YOUR GOAL
Stop at the line containing "재시작 기능 ## 선택 기능(보너스) * 공 속도 점진적 증가 * 벽돌 색상…": repeat exactly every line of the entries below from the first up to it, plus that line, with pictures omitted.

(Dataset entries)
>>>

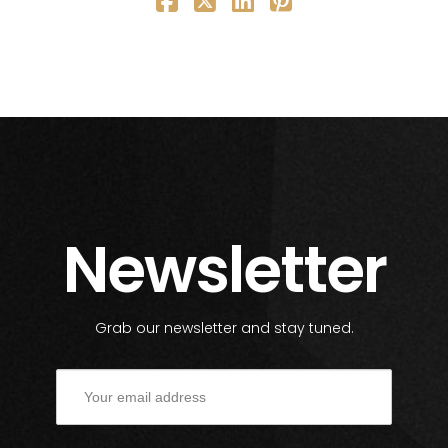
Newsletter
Grab our newsletter and stay tuned.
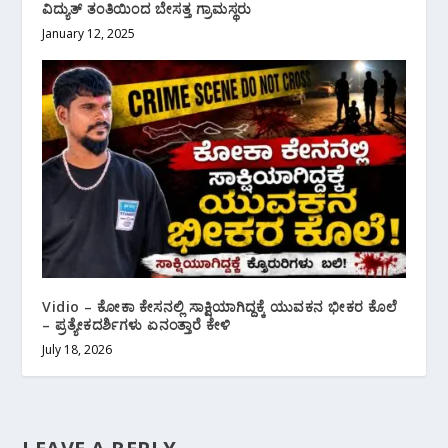
ವಿದ್ಯುತ್ ತಂತಿಯಿಂದ ಬೇಸತ್ತ ಗ್ರಾಮಸ್ಥರು
January 12, 2025
Vidio – ಕೋಕಾ ಕೇಸನಲ್ಲಿ ಸಾಕ್ಷಿಯಾಗಿದ್ದಕ್ಕೆ ಯುವಕನ ಭೀಕರ ಕೊಲೆ
– ಪ್ರತ್ಯೇಕದರ್ಶಿಗಳು ಏನಂತ್ತಾರೆ ಕೇಳಿ
July 18, 2026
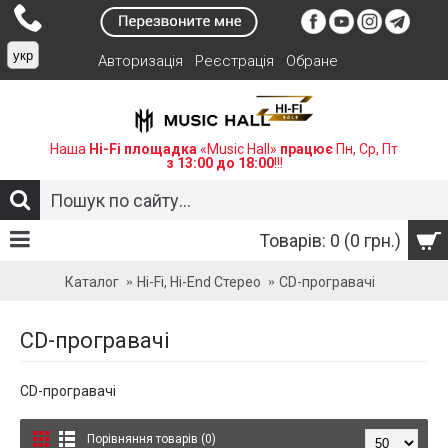
укр
Авторизація
Реєстрація
Обране
Наша
Hi-Fi площадка
«Music Hall»
працює
Пн, Ср, Пт
з 13:00 до 18:00
!!!
Товарів: 0 (0 грн.)
Каталог
Hi-Fi, Hi-End Стерео
CD-програвачі
CD-програвачі
CD-програвачі
Порівняння товарів (0)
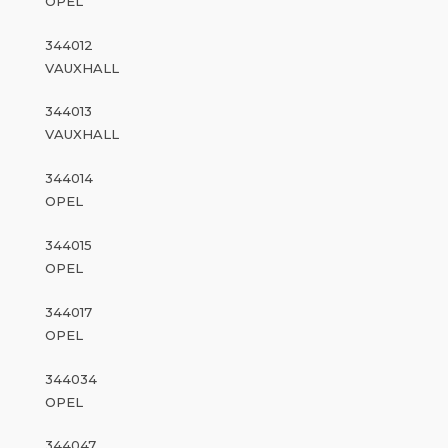
OPEL
344012
VAUXHALL
344013
VAUXHALL
344014
OPEL
344015
OPEL
344017
OPEL
344034
OPEL
344047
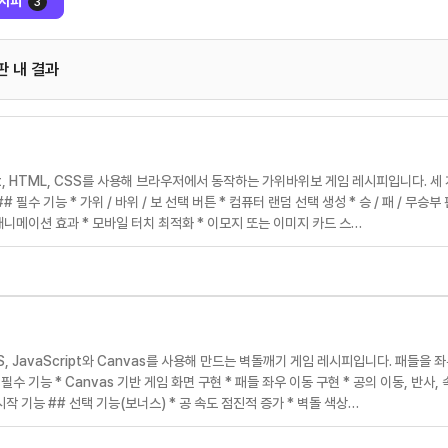
시피
3
판 내 결과
ipt, HTML, CSS를 사용해 브라우저에서 동작하는 가위바위보 게임 레시피입니다. 
 필수 기능 * 가위 / 바위 / 보 선택 버튼 * 컴퓨터 랜덤 선택 생성 * 승 / 패 / 무승
 애니메이션 효과 * 모바일 터치 최적화 * 이모지 또는 이미지 카드 스…
SS, JavaScript와 Canvas를 사용해 만드는 벽돌깨기 게임 레시피입니다. 패
필수 기능 * Canvas 기반 게임 화면 구현 * 패들 좌우 이동 구현 * 공의 이동, 반사,
재시작 기능 ## 선택 기능(보너스) * 공 속도 점진적 증가 * 벽돌 색상…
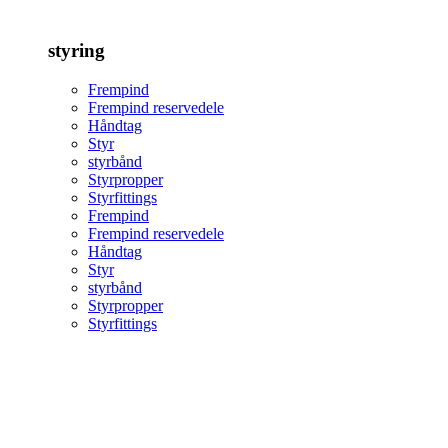
styring
Frempind
Frempind reservedele
Håndtag
Styr
styrbånd
Styrpropper
Styrfittings
Frempind
Frempind reservedele
Håndtag
Styr
styrbånd
Styrpropper
Styrfittings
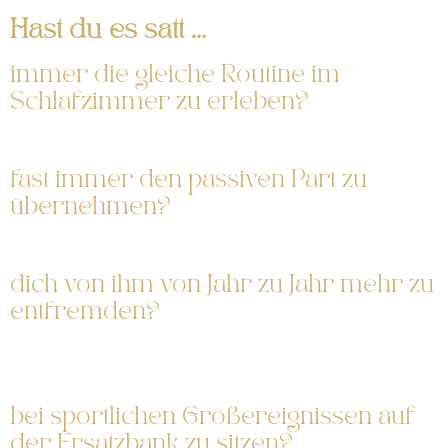
Hast du es satt …
immer die gleiche Routine im
Schlafzimmer zu erleben?
Dabei gibt es noch so viel zu entdecken und zu lernen.
fast immer den passiven Part zu
übernehmen?
Obwohl in dir der Entdeckergeist schlummert .
dich von ihm von Jahr zu Jahr mehr zu
entfremden?
Dabei kann auch in Langzeitbeziehung der Lustfaktor
wieder steigen.
bei sportlichen Großereignissen auf
der Ersatzbank zu sitzen?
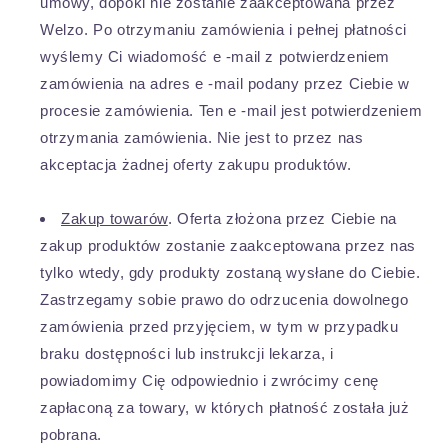
umowy, dopóki nie zostanie zaakceptowana przez
Welzo. Po otrzymaniu zamówienia i pełnej płatności
wyślemy Ci wiadomość e -mail z potwierdzeniem
zamówienia na adres e -mail podany przez Ciebie w
procesie zamówienia. Ten e -mail jest potwierdzeniem
otrzymania zamówienia. Nie jest to przez nas
akceptacja żadnej oferty zakupu produktów.
Zakup towarów
. Oferta złożona przez Ciebie na
zakup produktów zostanie zaakceptowana przez nas
tylko wtedy, gdy produkty zostaną wysłane do Ciebie.
Zastrzegamy sobie prawo do odrzucenia dowolnego
zamówienia przed przyjęciem, w tym w przypadku
braku dostępności lub instrukcji lekarza, i
powiadomimy Cię odpowiednio i zwrócimy cenę
zapłaconą za towary, w których płatność została już
pobrana.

<<<

TASK RESULT
Newsletter
Grab our newsletter and stay tuned.
ವಿದ್ಯುತ್ ತಂತಿಯಿಂದ ಬೇಸತ್ತ ಗ್ರಾಮಸ್ಥರು
January 12, 2025
Vidio – ಕೋಕಾ ಕೇಸನಲ್ಲಿ ಸಾಕ್ಷಿಯಾಗಿದ್ದಕ್ಕೆ ಯುವಕನ ಭೀಕರ ಕೊಲೆ
– ಪ್ರತ್ಯೇಕದರ್ಶಿಗಳು ಏನಂತ್ತಾರೆ ಕೇಳಿ
July 18, 2026
укр
Авторизація
Реєстрація
Обране
Наша
Hi-Fi площадка
«Music Hall»
працює
Пн, Ср, Пт
з 13:00 до 18:00
!!!
Товарів: 0 (0 грн.)
Каталог
Hi-Fi, Hi-End Стерео
CD-програвачі
CD-програвачі
CD-програвачі
Порівняння товарів (0)
OPEL
344012
VAUXHALL
344013
VAUXHALL
344014
OPEL
344015
OPEL
344017
OPEL
344034
OPEL
344047
시피
3
판 내 결과
ipt, HTML, CSS를 사용해 브라우저에서 동작하는 가위바위보 게임 레시피입니다. 
 필수 기능 * 가위 / 바위 / 보 선택 버튼 * 컴퓨터 랜덤 선택 생성 * 승 / 패 / 무승
 애니메이션 효과 * 모바일 터치 최적화 * 이모지 또는 이미지 카드 스…
SS, JavaScript와 Canvas를 사용해 만드는 벽돌깨기 게임 레시피입니다. 패
필수 기능 * Canvas 기반 게임 화면 구현 * 패들 좌우 이동 구현 * 공의 이동, 반사,
재시작 기능 ## 선택 기능(보너스) * 공 속도 점진적 증가 * 벽돌 색상…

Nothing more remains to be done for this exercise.